Records shown

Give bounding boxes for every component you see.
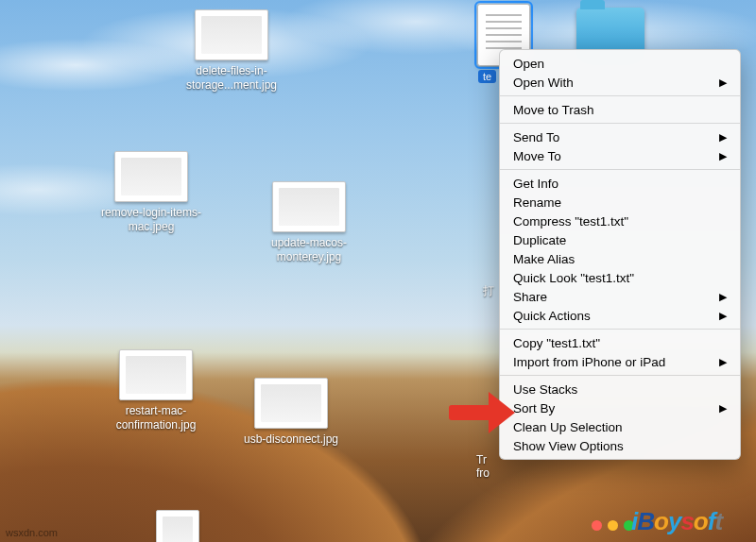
menu-separator [500, 375, 740, 376]
menu-item-move-to[interactable]: Move To▶ [500, 146, 740, 165]
file-label: usb-disconnect.jpg [244, 432, 338, 447]
menu-separator [500, 123, 740, 124]
submenu-arrow-icon: ▶ [719, 310, 727, 322]
file-label: update-macos-monterey.jpg [248, 236, 370, 264]
menu-item-label: Rename [513, 195, 561, 210]
menu-item-quick-look-test1-txt[interactable]: Quick Look "test1.txt" [500, 268, 740, 287]
desktop-file-5[interactable] [116, 510, 239, 542]
submenu-arrow-icon: ▶ [719, 150, 727, 162]
menu-item-label: Get Info [513, 177, 558, 191]
file-thumbnail [119, 349, 193, 400]
menu-item-rename[interactable]: Rename [500, 193, 740, 212]
minimize-dot[interactable] [608, 520, 618, 531]
menu-item-sort-by[interactable]: Sort By▶ [500, 398, 740, 417]
window-traffic-lights [592, 520, 634, 531]
partial-trash-label: Tr fro [476, 453, 490, 480]
menu-item-quick-actions[interactable]: Quick Actions▶ [500, 306, 740, 325]
menu-item-share[interactable]: Share▶ [500, 287, 740, 306]
menu-item-label: Import from iPhone or iPad [513, 355, 665, 369]
menu-item-label: Send To [513, 130, 559, 144]
menu-item-label: Move to Trash [513, 103, 594, 117]
partial-label: 打 [483, 283, 494, 299]
menu-item-move-to-trash[interactable]: Move to Trash [500, 100, 740, 119]
menu-separator [500, 169, 740, 170]
menu-item-label: Copy "test1.txt" [513, 336, 600, 350]
desktop-file-2[interactable]: update-macos-monterey.jpg [248, 181, 370, 264]
callout-arrow [449, 392, 515, 433]
menu-item-copy-test1-txt[interactable]: Copy "test1.txt" [500, 333, 740, 352]
desktop-file-0[interactable]: delete-files-in-storage...ment.jpg [170, 9, 293, 93]
file-thumbnail [156, 510, 199, 542]
menu-item-label: Show View Options [513, 439, 624, 453]
menu-item-label: Use Stacks [513, 382, 577, 397]
watermark-text: wsxdn.com [6, 527, 58, 538]
submenu-arrow-icon: ▶ [719, 291, 727, 303]
menu-item-open[interactable]: Open [500, 54, 740, 73]
menu-item-label: Sort By [513, 401, 555, 415]
context-menu: OpenOpen With▶Move to TrashSend To▶Move … [499, 49, 741, 460]
menu-item-label: Compress "test1.txt" [513, 214, 628, 229]
menu-item-compress-test1-txt[interactable]: Compress "test1.txt" [500, 212, 740, 230]
menu-item-open-with[interactable]: Open With▶ [500, 73, 740, 92]
menu-item-label: Clean Up Selection [513, 420, 623, 434]
file-label: remove-login-items-mac.jpeg [90, 206, 213, 234]
menu-item-label: Share [513, 290, 547, 304]
menu-item-label: Open With [513, 76, 574, 90]
menu-item-label: Make Alias [513, 252, 575, 266]
desktop-file-4[interactable]: usb-disconnect.jpg [230, 378, 352, 447]
close-dot[interactable] [592, 520, 602, 531]
menu-item-duplicate[interactable]: Duplicate [500, 230, 740, 249]
file-thumbnail [195, 9, 268, 60]
menu-separator [500, 95, 740, 96]
file-label: delete-files-in-storage...ment.jpg [170, 64, 293, 93]
menu-item-label: Duplicate [513, 233, 566, 247]
file-label: restart-mac-confirmation.jpg [94, 404, 217, 432]
menu-item-show-view-options[interactable]: Show View Options [500, 436, 740, 455]
menu-item-label: Quick Actions [513, 309, 591, 323]
file-thumbnail [254, 378, 328, 429]
submenu-arrow-icon: ▶ [719, 356, 727, 368]
file-label-selected: te [478, 70, 496, 83]
menu-item-make-alias[interactable]: Make Alias [500, 249, 740, 268]
menu-item-label: Quick Look "test1.txt" [513, 271, 634, 285]
menu-item-label: Open [513, 57, 544, 71]
file-thumbnail [272, 181, 346, 232]
menu-item-send-to[interactable]: Send To▶ [500, 127, 740, 146]
menu-item-get-info[interactable]: Get Info [500, 174, 740, 193]
desktop-file-3[interactable]: restart-mac-confirmation.jpg [94, 349, 217, 432]
menu-item-label: Move To [513, 149, 561, 163]
file-thumbnail [114, 151, 188, 202]
submenu-arrow-icon: ▶ [719, 402, 727, 415]
menu-item-use-stacks[interactable]: Use Stacks [500, 380, 740, 398]
desktop-file-1[interactable]: remove-login-items-mac.jpeg [90, 151, 213, 234]
menu-item-import-from-iphone-or-ipad[interactable]: Import from iPhone or iPad▶ [500, 352, 740, 371]
brand-logo: iBoysoft [631, 507, 722, 536]
submenu-arrow-icon: ▶ [719, 76, 727, 89]
submenu-arrow-icon: ▶ [719, 131, 727, 144]
menu-item-clean-up-selection[interactable]: Clean Up Selection [500, 417, 740, 436]
menu-separator [500, 329, 740, 330]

What you should do
What is needed is the whole listing again, exactly as written, with the images left out.

Result
Give bounding boxes for every component you see.
menu-separator [500, 375, 740, 376]
menu-item-move-to[interactable]: Move To▶ [500, 146, 740, 165]
file-label: usb-disconnect.jpg [244, 432, 338, 447]
menu-separator [500, 123, 740, 124]
submenu-arrow-icon: ▶ [719, 310, 727, 322]
file-label: update-macos-monterey.jpg [248, 236, 370, 264]
menu-item-label: Rename [513, 195, 561, 210]
menu-item-quick-look-test1-txt[interactable]: Quick Look "test1.txt" [500, 268, 740, 287]
desktop-file-5[interactable] [116, 510, 239, 542]
submenu-arrow-icon: ▶ [719, 150, 727, 162]
menu-item-label: Get Info [513, 177, 558, 191]
file-thumbnail [119, 349, 193, 400]
menu-item-rename[interactable]: Rename [500, 193, 740, 212]
minimize-dot[interactable] [608, 520, 618, 531]
menu-item-sort-by[interactable]: Sort By▶ [500, 398, 740, 417]
window-traffic-lights [592, 520, 634, 531]
partial-trash-label: Tr fro [476, 453, 490, 480]
menu-item-quick-actions[interactable]: Quick Actions▶ [500, 306, 740, 325]
menu-item-share[interactable]: Share▶ [500, 287, 740, 306]
menu-item-label: Import from iPhone or iPad [513, 355, 665, 369]
menu-item-label: Send To [513, 130, 559, 144]
menu-item-label: Move to Trash [513, 103, 594, 117]
partial-label: 打 [483, 283, 494, 299]
menu-item-move-to-trash[interactable]: Move to Trash [500, 100, 740, 119]
menu-separator [500, 169, 740, 170]
menu-item-label: Copy "test1.txt" [513, 336, 600, 350]
desktop-file-2[interactable]: update-macos-monterey.jpg [248, 181, 370, 264]
callout-arrow [449, 392, 515, 433]
menu-item-copy-test1-txt[interactable]: Copy "test1.txt" [500, 333, 740, 352]
desktop-file-0[interactable]: delete-files-in-storage...ment.jpg [170, 9, 293, 93]
file-thumbnail [156, 510, 199, 542]
menu-item-label: Show View Options [513, 439, 624, 453]
menu-item-label: Use Stacks [513, 382, 577, 397]
watermark-text: wsxdn.com [6, 527, 58, 538]
submenu-arrow-icon: ▶ [719, 291, 727, 303]
menu-item-open[interactable]: Open [500, 54, 740, 73]
menu-item-label: Sort By [513, 401, 555, 415]
context-menu: OpenOpen With▶Move to TrashSend To▶Move … [499, 49, 741, 460]
menu-item-label: Compress "test1.txt" [513, 214, 628, 229]
menu-item-compress-test1-txt[interactable]: Compress "test1.txt" [500, 212, 740, 230]
menu-item-open-with[interactable]: Open With▶ [500, 73, 740, 92]
menu-item-label: Clean Up Selection [513, 420, 623, 434]
file-label: remove-login-items-mac.jpeg [90, 206, 213, 234]
menu-item-label: Share [513, 290, 547, 304]
menu-item-label: Open With [513, 76, 574, 90]
menu-item-label: Make Alias [513, 252, 575, 266]
desktop-file-4[interactable]: usb-disconnect.jpg [230, 378, 352, 447]
close-dot[interactable] [592, 520, 602, 531]
menu-item-duplicate[interactable]: Duplicate [500, 230, 740, 249]
file-thumbnail [195, 9, 268, 60]
menu-separator [500, 95, 740, 96]
file-label: delete-files-in-storage...ment.jpg [170, 64, 293, 93]
menu-item-label: Duplicate [513, 233, 566, 247]
file-label: restart-mac-confirmation.jpg [94, 404, 217, 432]
menu-item-show-view-options[interactable]: Show View Options [500, 436, 740, 455]
menu-item-label: Quick Actions [513, 309, 591, 323]
file-thumbnail [254, 378, 328, 429]
submenu-arrow-icon: ▶ [719, 356, 727, 368]
file-label-selected: te [478, 70, 496, 83]
menu-item-make-alias[interactable]: Make Alias [500, 249, 740, 268]
menu-item-label: Quick Look "test1.txt" [513, 271, 634, 285]
menu-item-label: Open [513, 57, 544, 71]
file-thumbnail [272, 181, 346, 232]
menu-item-send-to[interactable]: Send To▶ [500, 127, 740, 146]
menu-item-get-info[interactable]: Get Info [500, 174, 740, 193]
desktop-file-3[interactable]: restart-mac-confirmation.jpg [94, 349, 217, 432]
menu-item-label: Move To [513, 149, 561, 163]
file-thumbnail [114, 151, 188, 202]
submenu-arrow-icon: ▶ [719, 402, 727, 415]
menu-item-use-stacks[interactable]: Use Stacks [500, 380, 740, 398]
desktop-file-1[interactable]: remove-login-items-mac.jpeg [90, 151, 213, 234]
menu-item-import-from-iphone-or-ipad[interactable]: Import from iPhone or iPad▶ [500, 352, 740, 371]
brand-logo: iBoysoft [631, 507, 722, 536]
submenu-arrow-icon: ▶ [719, 76, 727, 89]
submenu-arrow-icon: ▶ [719, 131, 727, 144]
menu-item-clean-up-selection[interactable]: Clean Up Selection [500, 417, 740, 436]
menu-separator [500, 329, 740, 330]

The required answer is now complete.